◆ Your instructions
Please copy every line from the following entries in which the word "Jeddah" appears.

◆ Records provided
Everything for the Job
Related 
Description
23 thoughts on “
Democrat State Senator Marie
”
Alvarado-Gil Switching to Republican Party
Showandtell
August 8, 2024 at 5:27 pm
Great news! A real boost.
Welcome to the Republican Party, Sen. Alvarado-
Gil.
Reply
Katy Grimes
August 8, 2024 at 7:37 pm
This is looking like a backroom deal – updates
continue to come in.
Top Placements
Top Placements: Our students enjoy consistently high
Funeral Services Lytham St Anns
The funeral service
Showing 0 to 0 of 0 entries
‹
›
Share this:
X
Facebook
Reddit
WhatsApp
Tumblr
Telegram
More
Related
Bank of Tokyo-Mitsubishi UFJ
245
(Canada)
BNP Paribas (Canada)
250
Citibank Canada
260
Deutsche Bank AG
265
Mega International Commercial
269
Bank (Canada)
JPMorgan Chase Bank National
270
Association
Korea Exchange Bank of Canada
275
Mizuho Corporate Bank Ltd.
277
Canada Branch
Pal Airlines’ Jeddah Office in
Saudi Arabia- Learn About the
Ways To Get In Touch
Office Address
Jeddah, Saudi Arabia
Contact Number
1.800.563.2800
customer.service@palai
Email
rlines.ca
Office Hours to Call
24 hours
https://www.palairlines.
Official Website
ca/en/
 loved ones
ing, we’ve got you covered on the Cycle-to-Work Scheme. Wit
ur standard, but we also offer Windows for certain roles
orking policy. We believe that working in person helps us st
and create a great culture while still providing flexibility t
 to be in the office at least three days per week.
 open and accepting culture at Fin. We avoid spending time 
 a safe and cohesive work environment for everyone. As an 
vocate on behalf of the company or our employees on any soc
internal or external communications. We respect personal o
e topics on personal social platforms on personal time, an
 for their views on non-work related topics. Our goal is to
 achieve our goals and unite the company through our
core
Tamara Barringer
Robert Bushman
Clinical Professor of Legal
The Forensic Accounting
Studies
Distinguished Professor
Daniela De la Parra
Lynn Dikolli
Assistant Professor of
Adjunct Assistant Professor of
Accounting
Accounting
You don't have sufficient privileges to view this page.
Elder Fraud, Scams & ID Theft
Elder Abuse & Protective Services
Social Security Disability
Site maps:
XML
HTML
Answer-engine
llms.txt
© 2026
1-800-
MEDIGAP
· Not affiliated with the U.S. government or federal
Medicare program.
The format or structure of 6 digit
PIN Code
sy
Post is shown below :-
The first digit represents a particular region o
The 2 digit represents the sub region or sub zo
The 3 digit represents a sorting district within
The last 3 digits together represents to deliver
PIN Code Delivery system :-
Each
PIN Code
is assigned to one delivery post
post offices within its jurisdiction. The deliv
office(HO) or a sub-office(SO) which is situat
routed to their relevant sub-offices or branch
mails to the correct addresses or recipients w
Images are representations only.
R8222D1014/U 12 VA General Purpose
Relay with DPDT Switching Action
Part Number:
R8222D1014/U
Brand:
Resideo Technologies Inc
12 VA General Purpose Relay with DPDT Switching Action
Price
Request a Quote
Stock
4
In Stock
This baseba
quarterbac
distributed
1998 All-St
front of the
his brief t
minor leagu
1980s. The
---
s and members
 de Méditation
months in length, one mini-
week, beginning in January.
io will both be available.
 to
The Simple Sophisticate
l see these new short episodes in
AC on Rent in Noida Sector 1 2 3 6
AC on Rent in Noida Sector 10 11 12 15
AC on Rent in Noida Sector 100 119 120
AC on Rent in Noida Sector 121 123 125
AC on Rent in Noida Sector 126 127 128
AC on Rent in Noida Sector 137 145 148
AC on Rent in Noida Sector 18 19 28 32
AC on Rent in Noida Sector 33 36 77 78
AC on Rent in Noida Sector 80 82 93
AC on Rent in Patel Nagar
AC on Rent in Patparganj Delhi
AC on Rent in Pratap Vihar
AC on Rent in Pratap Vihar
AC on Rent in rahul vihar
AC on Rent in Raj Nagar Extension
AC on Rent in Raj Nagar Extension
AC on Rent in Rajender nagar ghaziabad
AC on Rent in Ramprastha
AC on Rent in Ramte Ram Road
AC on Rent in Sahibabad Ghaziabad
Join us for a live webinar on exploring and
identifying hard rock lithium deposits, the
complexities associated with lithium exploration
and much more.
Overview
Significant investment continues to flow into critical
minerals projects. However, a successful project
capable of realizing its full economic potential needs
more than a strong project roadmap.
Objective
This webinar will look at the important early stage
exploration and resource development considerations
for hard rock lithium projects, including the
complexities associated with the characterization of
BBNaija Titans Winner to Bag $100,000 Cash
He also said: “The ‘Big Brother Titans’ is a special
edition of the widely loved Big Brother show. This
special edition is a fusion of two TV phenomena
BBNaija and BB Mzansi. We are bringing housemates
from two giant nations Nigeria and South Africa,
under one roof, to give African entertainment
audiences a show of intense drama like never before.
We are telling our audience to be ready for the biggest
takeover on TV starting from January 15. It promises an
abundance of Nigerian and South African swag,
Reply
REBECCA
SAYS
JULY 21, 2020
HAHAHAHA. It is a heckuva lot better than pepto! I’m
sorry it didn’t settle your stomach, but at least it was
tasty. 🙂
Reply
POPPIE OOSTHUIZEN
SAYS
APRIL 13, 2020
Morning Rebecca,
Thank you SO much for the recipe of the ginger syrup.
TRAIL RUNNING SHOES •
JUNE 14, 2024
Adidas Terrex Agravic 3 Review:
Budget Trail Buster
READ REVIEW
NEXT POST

◆ Answer section
Pal Airlines’ Jeddah Office in
Jeddah, Saudi Arabia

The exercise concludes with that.